Un rêve se réalise : images multicolores, imprimées dans les yeux de tous, chants, musiques, personnes importantes participant comme représentants du Gouvernement et des diverses religions, des centaines de pèlerins, avec la foi et l'affection de toujours pour leur très aimé Abuna Jaqob Mariam. Tous les évêques d'Érythrée, avec Mgr Beniamino De Palma, ancien provincial lazariste de Naples, ont concélébré avec l'évêque d'Asmara et ont consacré et béni le sanctuaire. Étaient naturellement présents l'actuel provincial de Naples, le P. Giuseppe Guerra, et aussi le Vicaire Général lazariste le P. Fernandez H. de Mendoza, représentant le Père Général, retenu à Toronto aux Journées Mondiales de la Jeunesse, l'Assistant Général pour les Missions, le P. Victor Bieler, pratiquement tous les confrères de la vice-province d'Érythrée, ainsi que d'autres confrères venus d'Italie et du Mozambique.

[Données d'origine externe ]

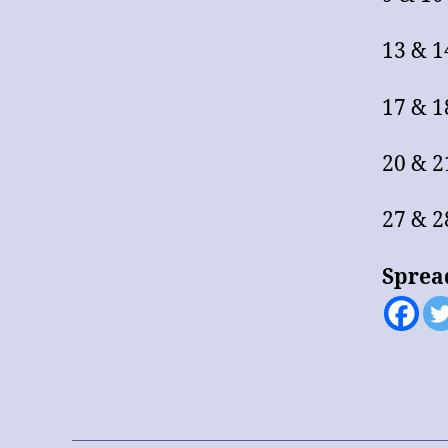
13 & 1
17 & 
20 & 2
27 & 
Sprea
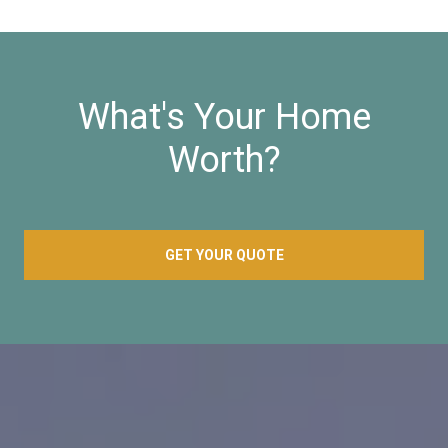
What's Your Home
Worth?
GET YOUR QUOTE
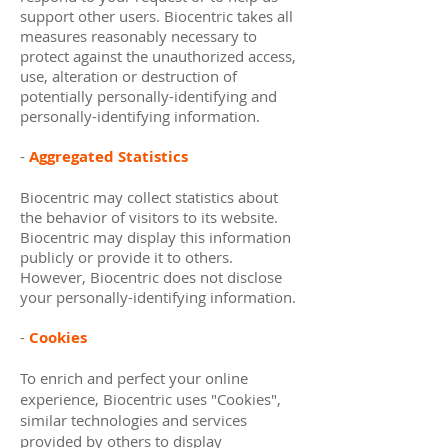
support other users. Biocentric takes all
measures reasonably necessary to
protect against the unauthorized access,
use, alteration or destruction of
potentially personally-identifying and
personally-identifying information.
-
Aggregated Statistics
Biocentric may collect statistics about
the behavior of visitors to its website.
Biocentric may display this information
publicly or provide it to others.
However, Biocentric does not disclose
your personally-identifying information.
-
Cookies
To enrich and perfect your online
experience, Biocentric uses "Cookies",
similar technologies and services
provided by others to display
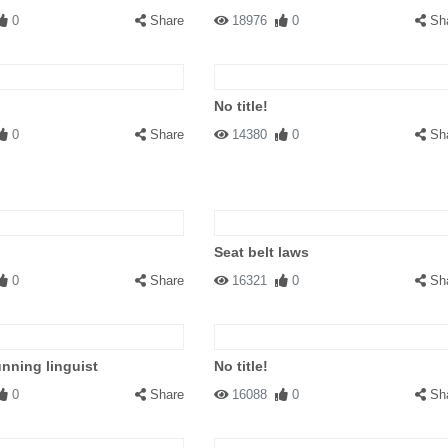
0
Share
18976
0
Sh
No title!
0
Share
14380
0
Sh
Seat belt laws
0
Share
16321
0
Sh
nning linguist
No title!
0
Share
16088
0
Sh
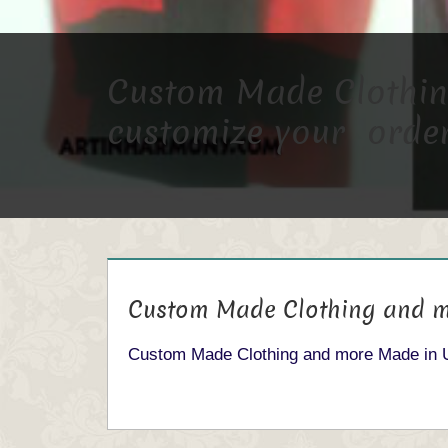
Custom Made Clothing
customize your order
Custom Made Clothing and m
Custom Made Clothing and more Made in 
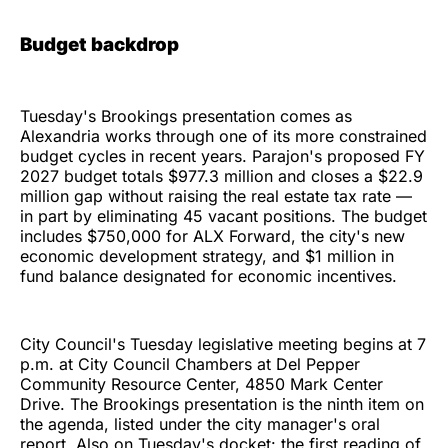
Budget backdrop
Tuesday's Brookings presentation comes as
Alexandria works through one of its more constrained
budget cycles in recent years. Parajon's proposed FY
2027 budget totals $977.3 million and closes a $22.9
million gap without raising the real estate tax rate —
in part by eliminating 45 vacant positions. The budget
includes $750,000 for ALX Forward, the city's new
economic development strategy, and $1 million in
fund balance designated for economic incentives.
City Council's Tuesday legislative meeting begins at 7
p.m. at City Council Chambers at Del Pepper
Community Resource Center, 4850 Mark Center
Drive. The Brookings presentation is the ninth item on
the agenda, listed under the city manager's oral
report. Also on Tuesday's docket: the first reading of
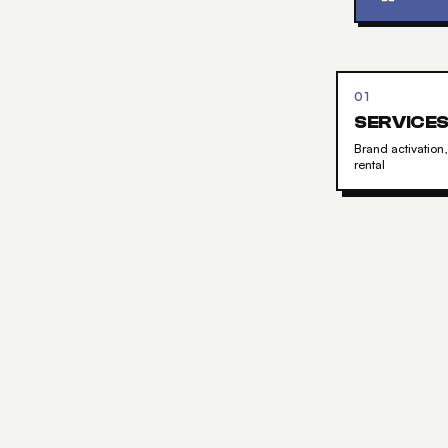
01
SERVICE
Brand activation,
rental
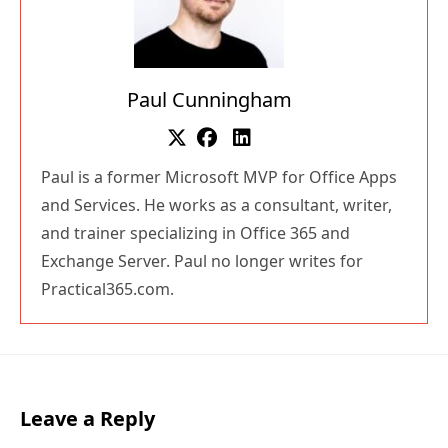
Paul Cunningham
Paul is a former Microsoft MVP for Office Apps
and Services. He works as a consultant, writer,
and trainer specializing in Office 365 and
Exchange Server. Paul no longer writes for
Practical365.com.
Leave a Reply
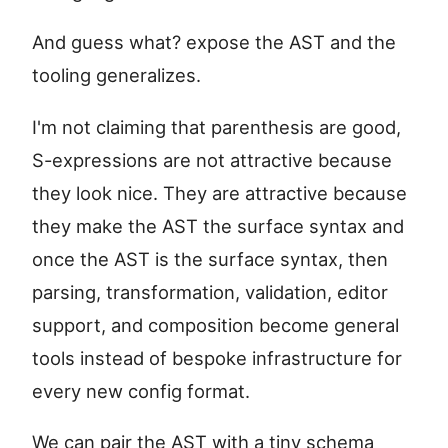
And guess what? expose the AST and the
tooling generalizes.
I'm not claiming that parenthesis are good,
S-expressions are not attractive because
they look nice. They are attractive because
they make the AST the surface syntax and
once the AST is the surface syntax, then
parsing, transformation, validation, editor
support, and composition become general
tools instead of bespoke infrastructure for
every new config format.
We can pair the AST with a tiny schema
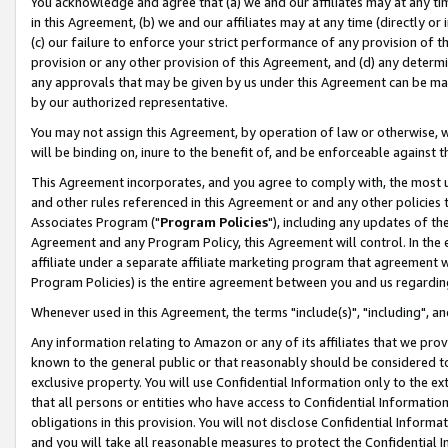
You acknowledge and agree that (a) we and our affiliates may at any time
in this Agreement, (b) we and our affiliates may at any time (directly or 
(c) our failure to enforce your strict performance of any provision of t
provision or any other provision of this Agreement, and (d) any determ
any approvals that may be given by us under this Agreement can be made,
by our authorized representative.
You may not assign this Agreement, by operation of law or otherwise, wi
will be binding on, inure to the benefit of, and be enforceable against t
This Agreement incorporates, and you agree to comply with, the most up-
and other rules referenced in this Agreement or and any other policies
Associates Program ("
Program Policies
"), including any updates of th
Agreement and any Program Policy, this Agreement will control. In th
affiliate under a separate affiliate marketing program that agreement 
Program Policies) is the entire agreement between you and us regardin
Whenever used in this Agreement, the terms "include(s)", "including", a
Any information relating to Amazon or any of its affiliates that we pro
known to the general public or that reasonably should be considered to
exclusive property. You will use Confidential Information only to the
that all persons or entities who have access to Confidential Informatio
obligations in this provision. You will not disclose Confidential Informa
and you will take all reasonable measures to protect the Confidential In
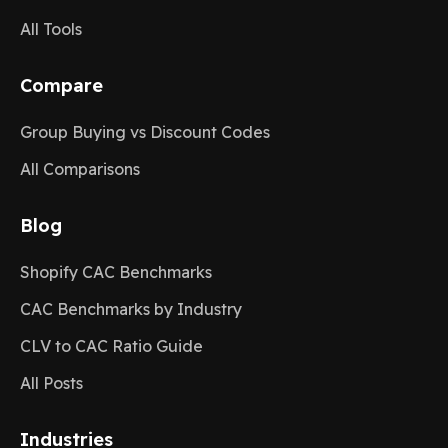
All Tools
Compare
Group Buying vs Discount Codes
All Comparisons
Blog
Shopify CAC Benchmarks
CAC Benchmarks by Industry
CLV to CAC Ratio Guide
All Posts
Industries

Déjà depuis la veille les pèlerins sont arrivés de façon ininterrompue, très nombreux à pieds, parfois précédés d'un bœuf à offrir pour la fête. Hebo, dans toute son histoire, n'a jamais vu tant de gens présents, rendant grâce finalement, à l'intérieur et à l'extérieur du sanctuaire, pour un rêve réalisé au nom de son fondateur, S. Justin de Jacobis, et avec la contribution et l'abnégation de nombreux confrères et bienfaiteurs, dont certains jouissent déjà de la récompense éternelle pour leurs peines.

Au-delà des commémorations d'usage, il est difficile d'exprimer les sentiments profonds des âmes. Ce fut un événement extraordinaire qui pour nous occidentaux nous a rempli l'esprit et le cœur de beaucoup d'émotion et d'admiration. La prière a été encore plus vive parce que ce qui est en jeu c'est la paix, la justice, le bien-être, le progrès, la stabilité, l'avenir de l'Érythrée !

Le ciel, de son côté, y a mis la main, interrompant pour un jour les pluies, même si elles étaient très précieuses, parce que arrivées en retard cette année, compromettant ensemencement et récolte.

Les échos des musiques et des chants ont rempli toute la cuvette de Hebo, pour se répandre, au-delà des montagnes, sur les autres hauts-plateaux… pour un retour certain de Bénédiction et de grâce pour tous.

(Traduction : JEAN LANDOUSIES, C.M.)

* Article déjà publié dans `Informazione Vincenziana (Année IV, n°8 - octobre/novembre 2002), pp. 25-27.